可以简单地理解成 glvalue 表示具有标识符的对象或函数,prvalue 表示只有在初始化对象时才能发挥作用的值。

然后标准加入了7.4 Temporary materialization conversion

A prvalue of type T can be converted to an xvalue of type T

This conversion initializes a temporary object of type T from the prvalue by evaluating the prvalue with the temporary object as its result object, and produces an xvalue denoting the temporary object

T shall be a complete type

1
2
struct X { int n; };
int k = X().n; // OK, X() prvalue is converted to xvalue

当期待glvalue的地方出现了prvalue,会创建一个临时对象,用prvalue初始化,得到的xvalue作为临时对象

这里有一个更细节的解释:how-does-guaranteed-copy-elision-work

Guaranteed copy elision redefines the meaning of a prvalue expression. Pre-C++17, prvalues are temporary objects.

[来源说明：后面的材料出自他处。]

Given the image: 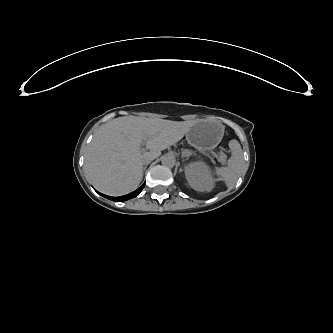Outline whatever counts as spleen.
Listing matches in <instances>:
<instances>
[{
	"instance_id": "1",
	"label": "spleen",
	"mask_w": 333,
	"mask_h": 333,
	"mask_svg": "<svg viewBox=\"0 0 333 333\" xmlns=\"http://www.w3.org/2000/svg\"><path fill=\"white\" fill-rule=\"evenodd\" d=\"M228 167H229V168H231V167H232V165H229Z\"/></svg>"
}]
</instances>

In C++17, a prvalue expression is merely something which can materialize a temporary, but it isn't a temporary yet.

在保证的复制省略(Guaranteed Copy Elision)下,对prvalue表达式的理解发生了变化。在C++17之前,prvalue(纯右值)被视为临时对象。但在C++17中,prvalue可被理解为一个能够产生临时对象的东西,但其本身并未成为临时对象。

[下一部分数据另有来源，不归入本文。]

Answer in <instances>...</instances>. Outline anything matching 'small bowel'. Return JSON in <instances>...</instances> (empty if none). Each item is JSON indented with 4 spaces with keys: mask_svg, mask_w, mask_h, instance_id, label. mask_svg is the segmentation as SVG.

If you use a prvalue to initialize an object of the prvalue's type, then no temporary is materialized. When you do return T();, this initializes the return value of the function via a prvalue. Since that function returns T, no temporary is created; the initialization of the prvalue simply directly initilaizes the return value.

如果你使用prvalue来初始化prvalue类型的对象,那么不会生成临时对象。当你执行return T()时,这将通过prvalue来初始化函数的返回值。因为该函数返回了类型T,所以不会产生临时对象;直接利用prvalue初始化了返回值。

The thing to understand is that, since the return value is a prvalue, it is not an object yet. It is merely an initializer for an object, just like T() is.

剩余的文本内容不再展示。